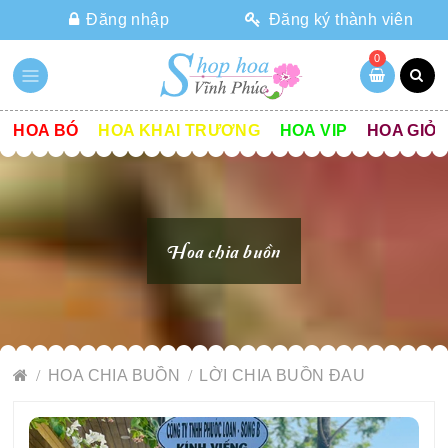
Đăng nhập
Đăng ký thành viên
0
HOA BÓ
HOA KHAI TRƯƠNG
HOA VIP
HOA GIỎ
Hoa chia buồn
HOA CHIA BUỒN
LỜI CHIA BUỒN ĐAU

------------

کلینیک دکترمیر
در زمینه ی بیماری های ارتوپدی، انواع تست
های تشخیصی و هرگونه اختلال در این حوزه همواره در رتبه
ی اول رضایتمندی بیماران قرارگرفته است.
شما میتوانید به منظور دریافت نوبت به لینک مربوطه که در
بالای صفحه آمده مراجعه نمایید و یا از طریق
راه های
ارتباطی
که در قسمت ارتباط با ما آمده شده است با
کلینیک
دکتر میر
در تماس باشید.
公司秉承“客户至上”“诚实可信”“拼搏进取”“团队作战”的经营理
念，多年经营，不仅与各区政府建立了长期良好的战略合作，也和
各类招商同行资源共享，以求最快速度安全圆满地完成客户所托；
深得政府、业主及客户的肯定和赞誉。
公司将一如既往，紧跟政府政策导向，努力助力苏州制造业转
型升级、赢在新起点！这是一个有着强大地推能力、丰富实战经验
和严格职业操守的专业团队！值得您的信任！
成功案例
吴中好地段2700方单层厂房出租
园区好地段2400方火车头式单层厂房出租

------------

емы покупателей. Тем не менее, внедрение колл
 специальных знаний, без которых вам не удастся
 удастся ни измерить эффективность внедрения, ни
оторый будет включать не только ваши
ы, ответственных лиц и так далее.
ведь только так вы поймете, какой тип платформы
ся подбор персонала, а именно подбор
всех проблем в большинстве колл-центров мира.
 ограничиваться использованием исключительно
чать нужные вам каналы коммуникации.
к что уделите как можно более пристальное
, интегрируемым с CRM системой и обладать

------------

▶ **Work order**: Looking at the records above, return exactly the lines from the line with "Đăng ký thành viên" to the line with "LỜI CHIA BUỒN ĐAU", both ends included.

▶ **Answer for the task**:
Đăng ký thành viên
0
HOA BÓ
HOA KHAI TRƯƠNG
HOA VIP
HOA GIỎ
Hoa chia buồn
HOA CHIA BUỒN
LỜI CHIA BUỒN ĐAU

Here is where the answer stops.